L’ambition esthétique du film en noir et blanc aux caractéristiques néo-réalistes s’annonce dès le premier plan : un carrelage en losange, le bruit d’un balai, puis quelques secondes après, l’eau du lavage qui envahit le cadre, nous révélant dans son reflet l’ouverture de cette petite cour intérieure vers le ciel avec un avion qui passe. Cette maîtrise absolue de l’image s’étendra sur les deux heures et quinze minutes du film qui nous montre Cleo tantôt comme nounou respectée comblant aussi le vide affectif dans la maison, tantôt comme domestique devant retenir tous les soirs le chien au collier pendant que le docteur passe son immense voiture par l’entrée du garage presque trop petite.
L’ambiguïté de cette vie lui semble tolérable aussi longtemps que Cleo peut se détendre pendant les petites sorties avec sa collègue Adela (Nancy Garcia Garcia). Mais les choses se compliquent lorsqu’elle tombe enceinte de son premier petit ami, Fermin (Jorge Antonio Guerrero).
Aussi alléchante que la mise en scène magistrale d’Alfonso Cuarón avec ses plans séquences complexes, puisse être, elle agit par moment contre sa propre intention. La lenteur de la contemplation nous permet certes de vivre les taquineries des enfants et les problèmes relationnels des maîtres de maison comme un visiteur assis sur leur canapé, mais le côté chorégraphique et la distance physique des acteurs à la caméra nous empêchent souvent d’accrocher réellement à leurs émotions. Cette manière néo-réaliste de ne pas dramatiser les événements davantage fonctionne très bien dans une séquence pendant laquelle un des enfants de la maison et son cousin courent à travers la ville et croient entre-apercevoir le père avec une autre femme. Le moment n’est pas approfondi avec des gros plans et cela suffit, justement parce qu’il s’agit de semer le doute. Lorsque l’on reste pourtant pendant quelques minutes avec un personnage souffrant, cette distance crée un vide d’immersion et d’empathie, qui réduit certaines séquences à l’exercice de style de très haut niveau.

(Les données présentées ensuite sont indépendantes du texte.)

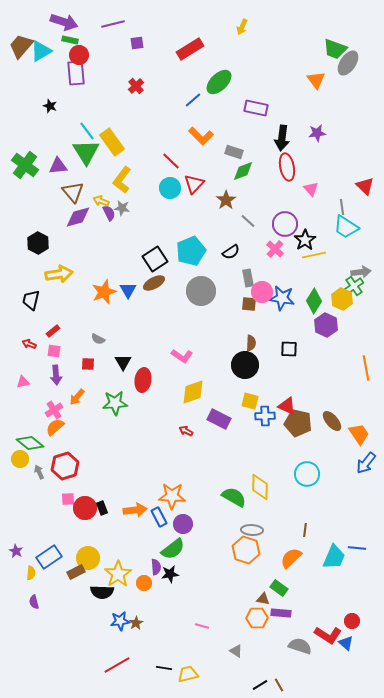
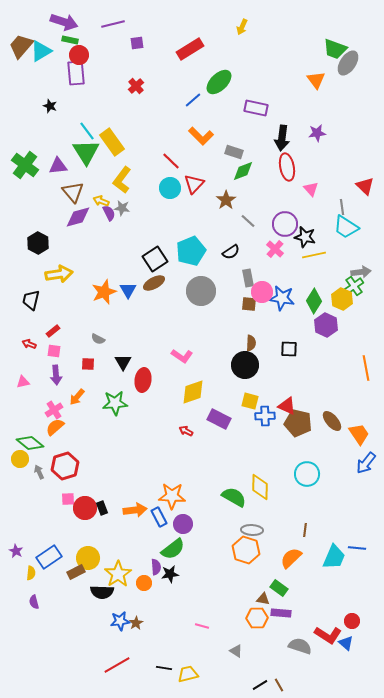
black star at (305, 240): moved 3 px up; rotated 25 degrees counterclockwise
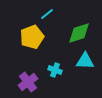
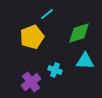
purple cross: moved 3 px right
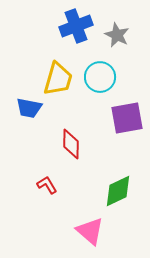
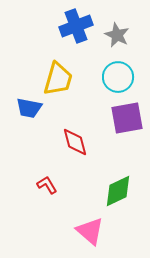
cyan circle: moved 18 px right
red diamond: moved 4 px right, 2 px up; rotated 16 degrees counterclockwise
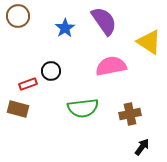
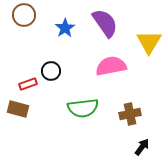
brown circle: moved 6 px right, 1 px up
purple semicircle: moved 1 px right, 2 px down
yellow triangle: rotated 28 degrees clockwise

Lorsque l’on sort avec les protagonistes de Roma, le quartier huppé de Mexico, qui donne aussi son titre au film, Alfonso Cuarón ouvre son scénario vers un fond historique. Fermin, le copain de Cleo, qui refuse sa paternité, s’avère également faire partie de l’escadron co-responsable du massacre de Corpus Christi, dans lequel plus de cent étudiants trouveront la mort. Ainsi les rouages de la grande et de la petite histoire s’imbriquent parfaitement dans le scénario écrit par le réalisateur. La grande force du film est sa façon de placer sa protagoniste dans le rôle de témoin, celui d’une famille bourgeoise dysfonctionnelle et celui de grandes luttes politiques, tout en racontant son histoire à elle. L’empathie pour les personnages se fait toutefois attendre jusqu’à la toute fin.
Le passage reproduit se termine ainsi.